== DATA FOR PROCESSING

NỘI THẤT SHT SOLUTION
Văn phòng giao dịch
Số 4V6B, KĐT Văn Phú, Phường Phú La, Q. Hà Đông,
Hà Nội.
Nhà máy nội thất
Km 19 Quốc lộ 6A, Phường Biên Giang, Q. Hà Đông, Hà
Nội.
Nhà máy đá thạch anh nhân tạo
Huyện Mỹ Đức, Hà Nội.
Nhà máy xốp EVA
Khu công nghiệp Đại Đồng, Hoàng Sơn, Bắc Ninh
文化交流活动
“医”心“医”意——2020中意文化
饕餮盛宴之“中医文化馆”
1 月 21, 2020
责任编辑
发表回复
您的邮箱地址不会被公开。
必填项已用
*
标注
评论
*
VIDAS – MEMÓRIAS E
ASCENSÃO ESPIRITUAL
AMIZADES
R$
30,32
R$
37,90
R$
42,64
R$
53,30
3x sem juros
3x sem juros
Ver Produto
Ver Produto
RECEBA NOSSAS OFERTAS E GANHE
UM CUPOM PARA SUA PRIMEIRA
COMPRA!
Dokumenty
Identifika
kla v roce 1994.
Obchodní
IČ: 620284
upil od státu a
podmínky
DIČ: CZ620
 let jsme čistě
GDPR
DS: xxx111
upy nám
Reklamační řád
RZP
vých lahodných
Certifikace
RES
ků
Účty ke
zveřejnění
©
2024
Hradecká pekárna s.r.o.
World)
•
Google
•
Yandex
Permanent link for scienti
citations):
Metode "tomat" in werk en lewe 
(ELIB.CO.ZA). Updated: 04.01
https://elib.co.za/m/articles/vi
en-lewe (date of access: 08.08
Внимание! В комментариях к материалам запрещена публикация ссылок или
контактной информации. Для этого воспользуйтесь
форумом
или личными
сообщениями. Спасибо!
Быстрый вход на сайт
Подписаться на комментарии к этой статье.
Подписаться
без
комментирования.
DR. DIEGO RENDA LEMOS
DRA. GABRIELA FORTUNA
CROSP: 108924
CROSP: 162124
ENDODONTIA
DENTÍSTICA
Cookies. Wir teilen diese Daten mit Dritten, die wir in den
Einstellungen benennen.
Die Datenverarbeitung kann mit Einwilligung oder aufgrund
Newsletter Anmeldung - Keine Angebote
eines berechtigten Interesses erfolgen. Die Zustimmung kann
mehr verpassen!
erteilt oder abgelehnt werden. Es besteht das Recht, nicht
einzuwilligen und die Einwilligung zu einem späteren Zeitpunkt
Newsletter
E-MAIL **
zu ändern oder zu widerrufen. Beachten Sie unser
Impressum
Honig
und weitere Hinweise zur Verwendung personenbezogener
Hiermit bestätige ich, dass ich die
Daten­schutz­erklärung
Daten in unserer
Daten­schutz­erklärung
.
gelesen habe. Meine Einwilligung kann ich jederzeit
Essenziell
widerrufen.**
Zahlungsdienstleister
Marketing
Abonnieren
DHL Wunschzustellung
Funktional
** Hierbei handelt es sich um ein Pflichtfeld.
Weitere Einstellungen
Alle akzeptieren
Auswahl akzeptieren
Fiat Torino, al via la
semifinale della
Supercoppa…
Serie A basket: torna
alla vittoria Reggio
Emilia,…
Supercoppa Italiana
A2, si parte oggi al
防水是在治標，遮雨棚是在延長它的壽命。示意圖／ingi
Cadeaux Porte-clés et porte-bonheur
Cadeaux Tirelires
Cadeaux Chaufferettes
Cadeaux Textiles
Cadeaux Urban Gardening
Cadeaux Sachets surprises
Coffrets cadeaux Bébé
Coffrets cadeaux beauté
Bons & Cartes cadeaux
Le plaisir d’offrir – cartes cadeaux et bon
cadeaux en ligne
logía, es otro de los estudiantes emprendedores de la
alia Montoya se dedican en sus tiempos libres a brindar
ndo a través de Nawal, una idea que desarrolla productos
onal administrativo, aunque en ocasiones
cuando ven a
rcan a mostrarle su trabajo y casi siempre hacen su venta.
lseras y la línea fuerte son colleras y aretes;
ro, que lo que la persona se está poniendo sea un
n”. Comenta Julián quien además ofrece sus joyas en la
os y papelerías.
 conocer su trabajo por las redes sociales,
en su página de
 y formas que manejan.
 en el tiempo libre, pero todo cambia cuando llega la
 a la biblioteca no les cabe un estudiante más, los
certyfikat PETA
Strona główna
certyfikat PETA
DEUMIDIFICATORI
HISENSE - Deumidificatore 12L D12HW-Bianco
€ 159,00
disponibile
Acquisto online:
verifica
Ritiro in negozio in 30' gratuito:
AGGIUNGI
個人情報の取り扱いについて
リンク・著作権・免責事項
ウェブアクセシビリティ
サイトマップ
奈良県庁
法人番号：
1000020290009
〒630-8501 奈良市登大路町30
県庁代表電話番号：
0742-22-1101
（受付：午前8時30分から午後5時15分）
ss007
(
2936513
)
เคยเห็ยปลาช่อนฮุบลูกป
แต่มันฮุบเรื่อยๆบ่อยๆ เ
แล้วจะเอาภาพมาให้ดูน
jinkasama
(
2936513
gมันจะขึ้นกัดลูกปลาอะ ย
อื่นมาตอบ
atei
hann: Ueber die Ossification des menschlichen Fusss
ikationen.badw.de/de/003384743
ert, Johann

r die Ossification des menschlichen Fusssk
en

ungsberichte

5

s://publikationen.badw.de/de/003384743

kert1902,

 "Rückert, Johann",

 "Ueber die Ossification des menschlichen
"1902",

====

### TASK TO CARRY OUT
Copy the records above exactly, from the first line through the line containing "Внимание! В комментариях", and include nothing else.

### PROBLEM SOLUTION
NỘI THẤT SHT SOLUTION
Văn phòng giao dịch
Số 4V6B, KĐT Văn Phú, Phường Phú La, Q. Hà Đông,
Hà Nội.
Nhà máy nội thất
Km 19 Quốc lộ 6A, Phường Biên Giang, Q. Hà Đông, Hà
Nội.
Nhà máy đá thạch anh nhân tạo
Huyện Mỹ Đức, Hà Nội.
Nhà máy xốp EVA
Khu công nghiệp Đại Đồng, Hoàng Sơn, Bắc Ninh
文化交流活动
“医”心“医”意——2020中意文化
饕餮盛宴之“中医文化馆”
1 月 21, 2020
责任编辑
发表回复
您的邮箱地址不会被公开。
必填项已用
*
标注
评论
*
VIDAS – MEMÓRIAS E
ASCENSÃO ESPIRITUAL
AMIZADES
R$
30,32
R$
37,90
R$
42,64
R$
53,30
3x sem juros
3x sem juros
Ver Produto
Ver Produto
RECEBA NOSSAS OFERTAS E GANHE
UM CUPOM PARA SUA PRIMEIRA
COMPRA!
Dokumenty
Identifika
kla v roce 1994.
Obchodní
IČ: 620284
upil od státu a
podmínky
DIČ: CZ620
 let jsme čistě
GDPR
DS: xxx111
upy nám
Reklamační řád
RZP
vých lahodných
Certifikace
RES
ků
Účty ke
zveřejnění
©
2024
Hradecká pekárna s.r.o.
World)
•
Google
•
Yandex
Permanent link for scienti
citations):
Metode "tomat" in werk en lewe 
(ELIB.CO.ZA). Updated: 04.01
https://elib.co.za/m/articles/vi
en-lewe (date of access: 08.08
Внимание! В комментариях к материалам запрещена публикация ссылок или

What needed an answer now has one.